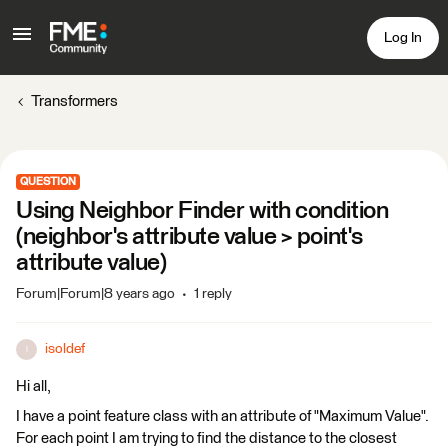
Log In
Transformers
QUESTION
Using Neighbor Finder with condition
(neighbor's attribute value > point's
attribute value)
Forum|Forum|8 years ago
1 reply
isoldef
I
Hi all,
I have a point feature class with an attribute of "Maximum Value".
For each point I am trying to find the distance to the closest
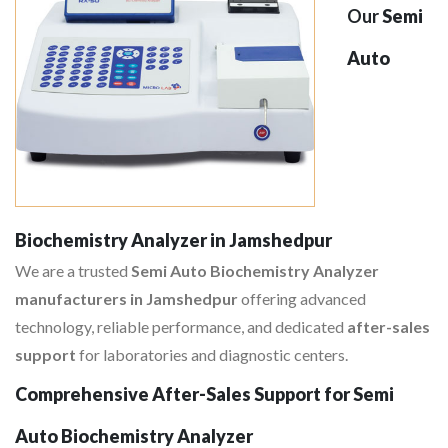
Our
Semi
Auto
Biochemistry Analyzer in Jamshedpur
We are a trusted
Semi Auto Biochemistry Analyzer
manufacturers in Jamshedpur
offering advanced
technology, reliable performance, and dedicated
after-sales
support
for laboratories and diagnostic centers.
Comprehensive After-Sales Support for Semi
Auto Biochemistry Analyzer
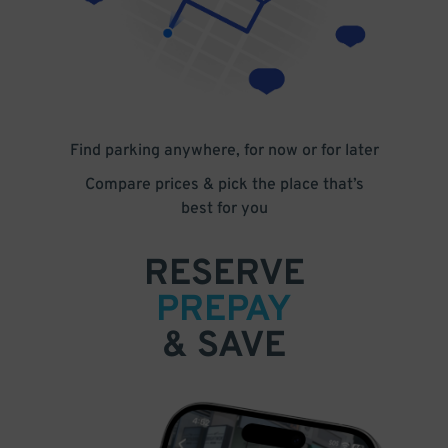
Find parking anywhere, for now or for later
Compare prices & pick the place that’s
best for you
RESERVE
PREPAY
& SAVE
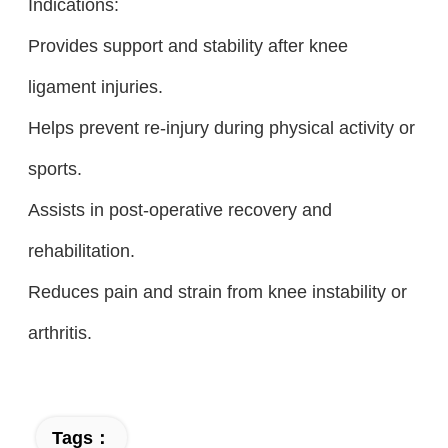
Indications:
Provides support and stability after knee
ligament injuries.
Helps prevent re-injury during physical activity or
sports.
Assists in post-operative recovery and
rehabilitation.
Reduces pain and strain from knee instability or
arthritis.
Tags：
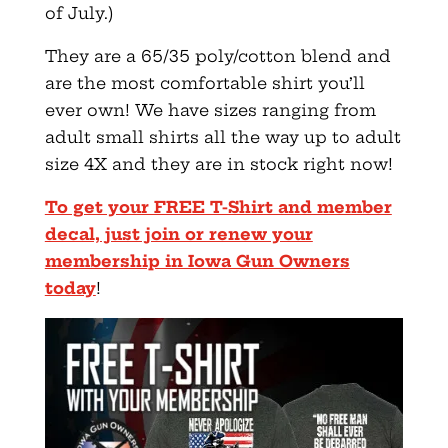
of July.)
They are a 65/35 poly/cotton blend and
are the most comfortable shirt you’ll
ever own! We have sizes ranging from
adult small shirts all the way up to adult
size 4X and they are in stock right now!
To get your FREE T-Shirt and member
decal, just join or renew your
membership in Iowa Gun Owners
today
!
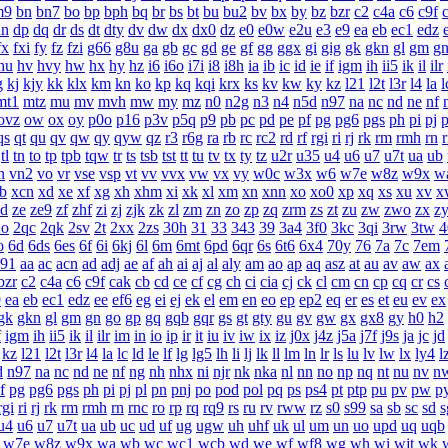
m9
bn
bn7
bo
bp
bph
bq
br
bs
bt
bu
bu2
bv
bx
by
bz
bzr
c2
c4a
c6
c9f
dn
dp
dq
dr
ds
dt
dty
dv
dw
dx
dx0
dz
e0
e0w
e2u
e3
e9
ea
eb
ec1
edz
fx
fxi
fy
fz
fzi
g66
g8u
ga
gb
gc
gd
ge
gf
gg
ggx
gi
gig
gk
gkn
gl
gm
g
hu
hv
hvy
hw
hx
hy
hz
i6
i6o
i7i
i8
i8h
ia
ib
ic
id
ie
if
igm
ih
ii5
ik
il
ilr
g
kj
kjy
kk
klx
km
kn
ko
kp
kq
kqi
krx
ks
kv
kw
ky
kz
l21
l2t
l3r
l4
la
l
mt1
mtz
mu
mv
mvh
mw
my
mz
n0
n2g
n3
n4
n5d
n97
na
nc
nd
ne
nf
ovz
ow
ox
oy
p0o
p16
p3v
p5q
p9
pb
pc
pd
pe
pf
pg
pg6
pgs
ph
pi
pj
p
qs
qt
qu
qv
qw
qy
qyw
qz
r3
r6g
ra
rb
rc
rc2
rd
rf
rgi
ri
rj
rk
rm
rmh
rn
tl
tn
to
tp
tpb
tqw
tr
ts
tsb
tst
tt
tu
tv
tx
ty
tz
u2r
u35
u4
u6
u7
u7t
ua
ub
n
vn2
vo
vr
vse
vsp
vt
vv
vvx
vw
vx
vy
w0c
w3x
w6
w7e
w8z
w9x
w
b
xcn
xd
xe
xf
xg
xh
xhm
xi
xk
xl
xm
xn
xnn
xo
xo0
xp
xq
xs
xu
xv
x
zd
ze
ze9
zf
zhf
zi
zj
zjk
zk
zl
zm
zn
zo
zp
zq
zrm
zs
zt
zu
zw
zwo
zx
z
2o
2qc
2qk
2sv
2t
2xx
2zs
30h
31
33
343
39
3a4
3f0
3kc
3qi
3rw
3tw
4
o
6d
6ds
6es
6f
6i
6kj
6l
6m
6mt
6pd
6qr
6s
6t6
6x4
70y
76
7a
7c
7em
a91
aa
ac
acn
ad
adj
ae
af
ah
ai
aj
al
aly
am
ao
ap
aq
asz
at
au
av
aw
ax
bzr
c2
c4a
c6
c9f
cak
cb
cd
ce
cf
cg
ch
ci
cia
cj
ck
cl
cm
cn
cp
cq
cr
cs
9
ea
eb
ec1
edz
ee
ef6
eg
ei
ej
ek
el
em
en
eo
ep
ep2
eq
er
es
et
eu
ev
ex
gk
gkn
gl
gm
gn
go
gp
gq
gqb
gqr
gs
gt
gty
gu
gv
gw
gx
gx8
gy
h0
h2
f
igm
ih
ii5
ik
il
ilr
im
in
io
ip
ir
it
iu
iv
iw
ix
iz
j0x
j4z
j5a
j7f
j9s
ja
jc
jd
kz
l21
l2t
l3r
l4
la
lc
ld
le
lf
lg
lg5
lh
li
lj
lk
ll
lm
ln
lr
ls
lu
lv
lw
lx
ly4
l
d
n97
na
nc
nd
ne
nf
ng
nh
nhx
ni
njr
nk
nka
nl
nn
no
np
nq
nt
nu
nv
n
f
pg
pg6
pgs
ph
pi
pj
pl
pn
pnj
po
pod
pol
pq
ps
ps4
pt
ptp
pu
pv
pw
p
rgi
ri
rj
rk
rm
rmh
rn
rnc
ro
rp
rq
rq9
rs
ru
rv
rww
rz
s0
s99
sa
sb
sc
sd
s
u4
u6
u7
u7t
ua
ub
uc
ud
uf
ug
ugw
uh
uhf
uk
ul
um
un
uo
upd
uq
uqb
w7e
w8z
w9x
wa
wb
wc
wc1
wcb
wd
we
wf
wf8
wg
wh
wi
wjt
wk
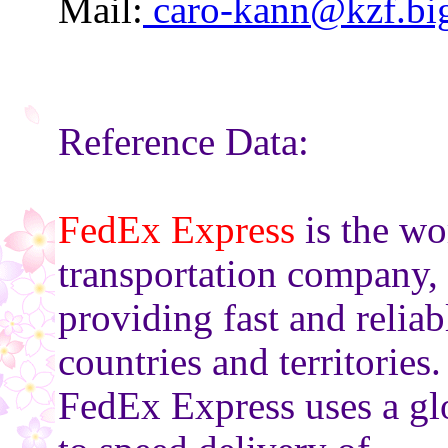
Mail:
caro-kann@kzf.big
Reference Data:
FedEx Express
is the wo
transportation company,
providing fast and relia
countries and territories.
FedEx Express uses a gl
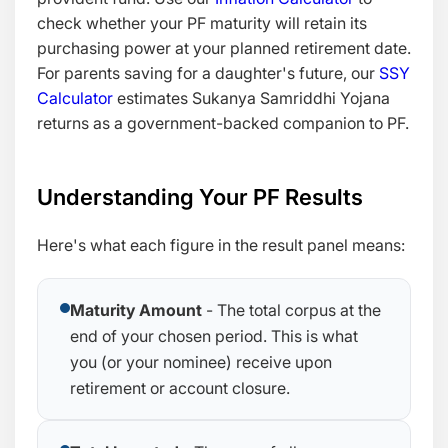
check whether your PF maturity will retain its
purchasing power at your planned retirement date.
For parents saving for a daughter's future, our
SSY
Calculator
estimates Sukanya Samriddhi Yojana
returns as a government-backed companion to PF.
Understanding Your PF Results
Here's what each figure in the result panel means:
Maturity Amount
- The total corpus at the
end of your chosen period. This is what
you (or your nominee) receive upon
retirement or account closure.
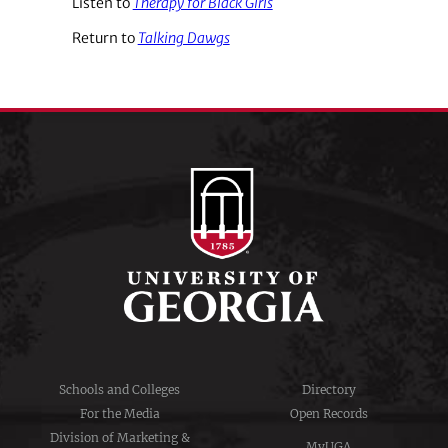
Listen to
Therapy for Black Girls
Return to
Talking Dawgs
Schools and Colleges
Directory
For the Media
Open Records
Division of Marketing &
MyUGA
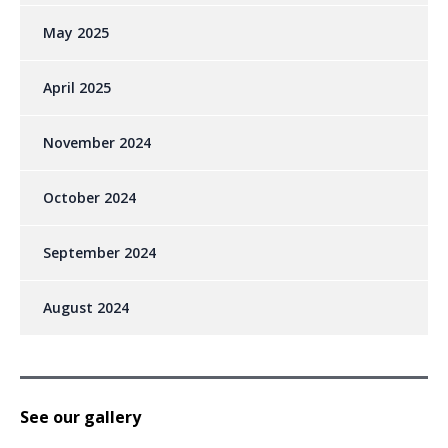
May 2025
April 2025
November 2024
October 2024
September 2024
August 2024
See our gallery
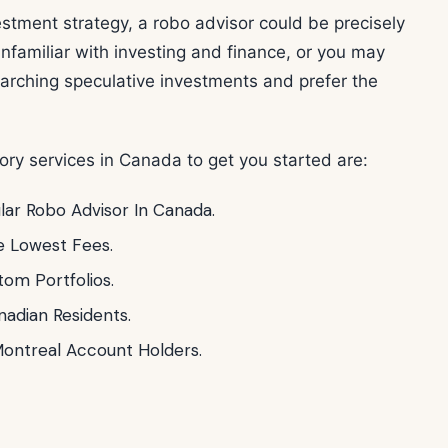
vestment strategy, a robo advisor could be precisely
nfamiliar with investing and finance, or you may
earching speculative investments and prefer the
ory services in Canada to get you started are:
lar Robo Advisor In Canada.
e Lowest Fees.
om Portfolios.
nadian Residents.
ontreal Account Holders.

Work order.
Return every line of the data above in which "Canada" appears.

Exercise response.
ory services in Canada to get you started are:
lar Robo Advisor In Canada.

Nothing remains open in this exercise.